Rohrer Group: Long Learning Curve from On Premise to Cloud

With the test phase now well underway, the first subsidiaries of industry services provider Rohrer Group are revving up for the go live of SAP S/4HANA Cloud. Time for an interim report from project lead Michael Friess. Put briefly: “The learning curve from on premise to cloud is longer than we expected.”

Whether in Vienna, Linz, or at headquarters in Niklasdorf, the clocks are ticking a bit louder these days across Rohrer Group in Austria. These are the first locations that migrated to SAP S/4HANA Cloud.

“We’ve been in the realization phase since January and are now finally launching the project,” Friess explains. The business developer spearheads a core project team of 10 decision makers from Rohrer’s specialist departments, management, IT, and the cloud-certified SAP gold partner S&T.

While the IT team runs final tests and weeds out set-up errors, Friess ensures that employees in accounting, controlling, and materials management as well as the project members are getting the training and up-skilling they need for the transition. Rohrer is moving its standard logistics and accounting processes to the cloud but leaving its tried-and-true custom enterprise resource planning (ERP) system with its industry-specific knowledge on premise.

“Ideally, the key users receive on-the-job training at their workplace. The other end users receive classroom training in groups of up to 12,” he explains.
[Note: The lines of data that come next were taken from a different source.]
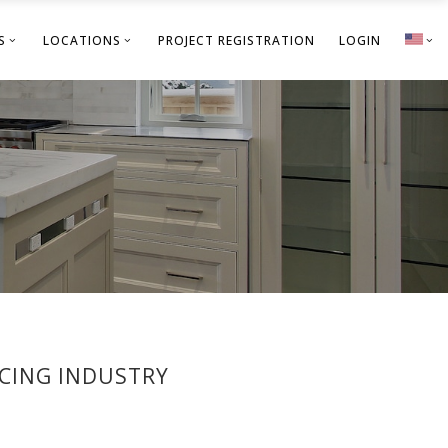
S
LOCATIONS
PROJECT REGISTRATION
LOGIN
ACING INDUSTRY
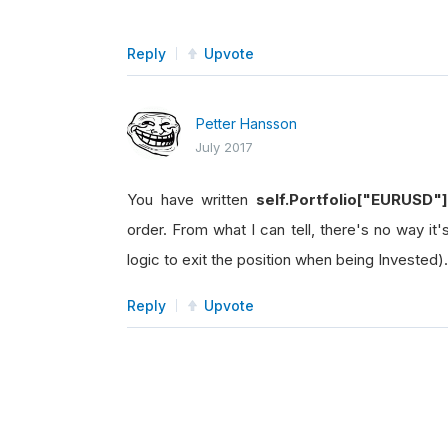
Reply
Upvote
Petter Hansson
July 2017
You have written
self.Portfolio["EURUSD"
order. From what I can tell, there's no way it
logic to exit the position when being Invested).
Reply
Upvote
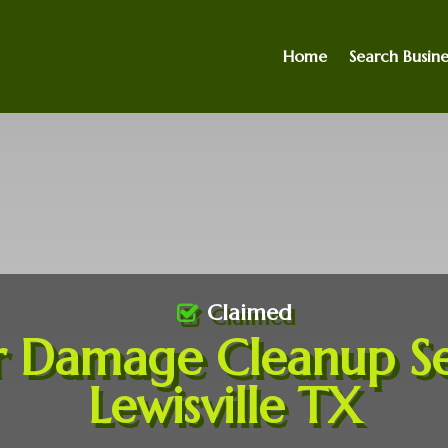
Home
Search Busine
Claimed
 Damage Cleanup Se
Lewisville TX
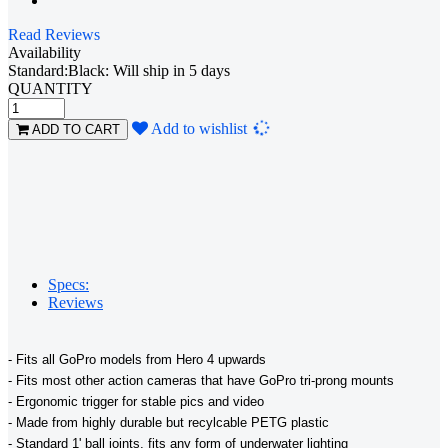
Read Reviews
Availability
Standard:Black: Will ship in 5 days
QUANTITY
Loading...
Add to wishlist
ADD TO CART
Specs:
Reviews
- Fits all GoPro models from Hero 4 upwards
- Fits most other action cameras that have GoPro tri-prong mounts
- Ergonomic trigger for stable pics and video
- Made from highly durable but recylcable PETG plastic
- Standard 1' ball joints, fits any form of underwater lighting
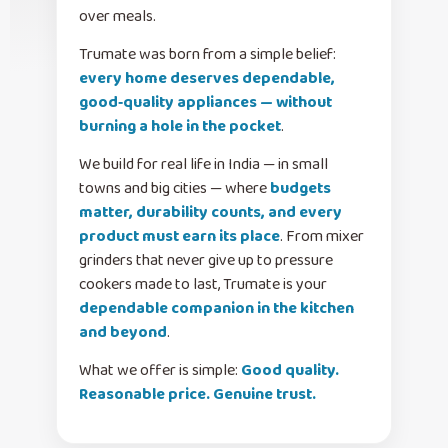
over meals.
Trumate was born from a simple belief:
every home deserves dependable,
good‑quality appliances — without
burning a hole in the pocket
.
We build for real life in India — in small
towns and big cities — where
budgets
matter, durability counts, and every
product must earn its place
. From mixer
grinders that never give up to pressure
cookers made to last, Trumate is your
dependable companion in the kitchen
and beyond
.
What we offer is simple:
Good quality.
Reasonable price. Genuine trust.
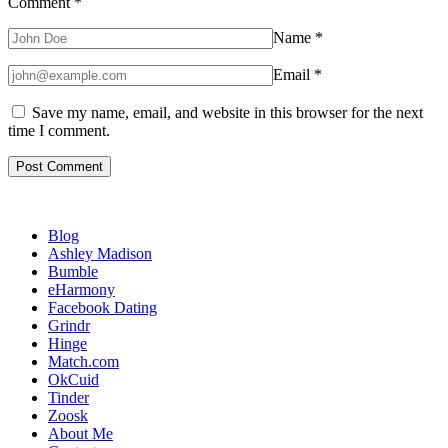
Comment
*
Name
*
Email
*
Save my name, email, and website in this browser for the next
time I comment.
Blog
Ashley Madison
Bumble
eHarmony
Facebook Dating
Grindr
Hinge
Match.com
OkCuid
Tinder
Zoosk
About Me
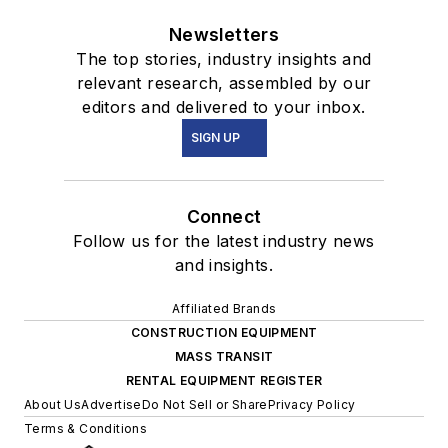
Newsletters
The top stories, industry insights and
relevant research, assembled by our
editors and delivered to your inbox.
SIGN UP
Connect
Follow us for the latest industry news
and insights.
Affiliated Brands
CONSTRUCTION EQUIPMENT
MASS TRANSIT
RENTAL EQUIPMENT REGISTER
About Us
Advertise
Do Not Sell or Share
Privacy Policy
Terms & Conditions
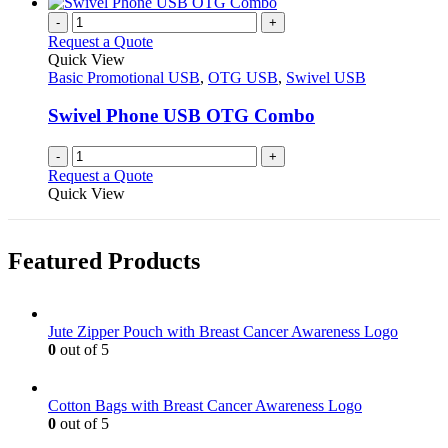
has
chosen
multiple
-
+
on
variants.
Request a Quote
the
The
Quick View
product
options
Basic Promotional USB
,
OTG USB
,
Swivel USB
page
may
be
Swivel Phone USB OTG Combo
chosen
on
-
+
the
Request a Quote
product
Quick View
page
Featured Products
Jute Zipper Pouch with Breast Cancer Awareness Logo
0
out of 5
Cotton Bags with Breast Cancer Awareness Logo
0
out of 5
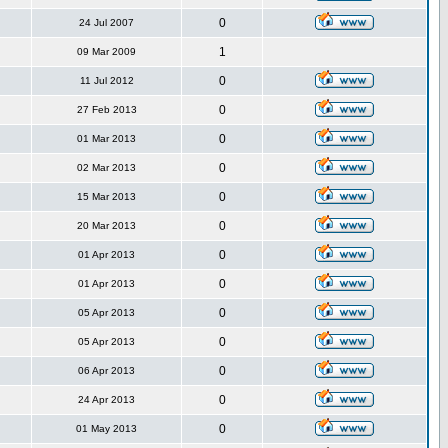
0
24 Jul 2007
1
09 Mar 2009
0
11 Jul 2012
0
27 Feb 2013
0
01 Mar 2013
0
02 Mar 2013
0
15 Mar 2013
0
20 Mar 2013
0
01 Apr 2013
0
01 Apr 2013
0
05 Apr 2013
0
05 Apr 2013
0
06 Apr 2013
0
24 Apr 2013
0
01 May 2013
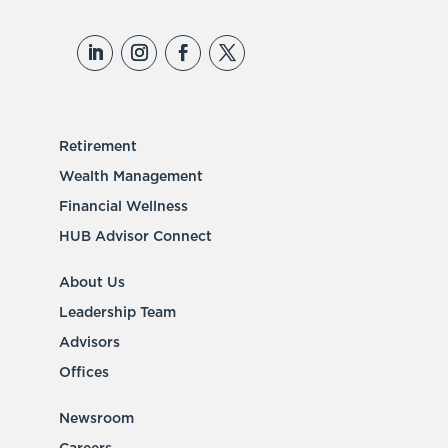
Retirement
Wealth Management
Financial Wellness
HUB Advisor Connect
About Us
Leadership Team
Advisors
Offices
Newsroom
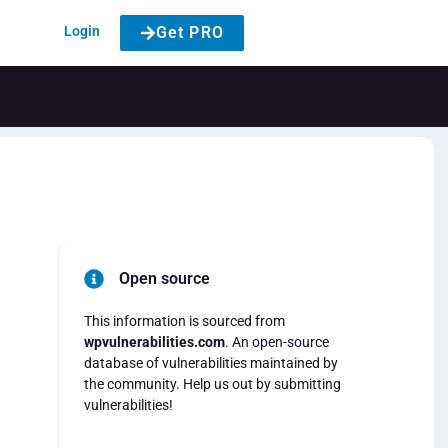
Login
Get PRO
Open source
This information is sourced from
wpvulnerabilities.com
. An open-source
database of vulnerabilities maintained by
the community. Help us out by submitting
vulnerabilities!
Yet the specialist knowledge is not enough – it’s just as important that the training imparts a heightened awareness of the change. “We underestimated how long the learning curve from on premise to cloud would be,” Friess says, pointing out his first lesson learned. The high degree of standardization in the cloud surprised many, he reveals, “but we’re compensating with great energy and personal commitment – kudos to the team!”

Cloud ERP: Continuous Development Instead of Rigid Landscapes

Rohrer Group analyzed the pros and cons of cloud carefully before making its decision. The fact that its core business is not about maintaining its own servers, as Friess says, was definitely a point in favor, as was the opportunity for continuous development. A rigid landscape “that you hope to be able to work with for as long as possible” was hardly an alternative for him.

Michael Perfler, business unit manager at S&T, particularly likes the quarterly updates and functional enhancements in SAP S/4HANA Cloud, which he believes should save users the hassle of mammoth upgrade projects every couple of years. “Migrating to the cloud can be a bumpy ride indeed,” says Friess. Companies have to be able to tough it out – and that requires good preparation and change management.

So what is his recipe for success? Communication. He wants everyone in his team to feel comfortable bringing forth their ideas and suggestions. As he sees it, motivation is fueled by a sense of belonging, community. “Before we started this project, we got all stakeholders together to explore the fundamental question of ‘Where do we want to go?’”

As it turned out, they all wanted different things. Whereas controlling yearned for a standardized reporting process spanning all 45 locations, IT’s focus lay more on leveraging technological innovations. Founder and CEO Johann Rohrer, meanwhile, considers the switch to SAP S/4HANA Cloud “a basic necessity.” His company cleans refinery tanks and schedules plant downtimes for customers such as BASF, Shell, voestalpine, and OMV, who themselves use SAP software and thus demand seamless integration with the respective IT systems.

First Milestone in Cloud Migration

From an operational perspective, Friess has to define concrete goals, plan schedules, adapt business processes and procedures, and sometimes even design new ones. “Of course, I can’t allow myself to get caught up in every little detail, so I also need to be able to delegate tasks and responsibilities to employees,” he notes. After 25 years in the project business, he’s a seasoned veteran who knows that “a project is only successful if it generates added value for the company – not just economical but technical, too, when the new solution is accepted and integrated by the employees in their day-to-day work.”

Rohrer’s go-live of SAP S/4HANA Cloud in Austria was the first milestone of the project. The solution will be rolled out in the rest of Rohrer’s 14 countries of operation in half-year intervals. “Our commercial manager in Germany is lucky,” Friess says with a grin. That’s because Germany is up next and can learn from any mistakes that are uncovered in the meantime. The clock is already ticking.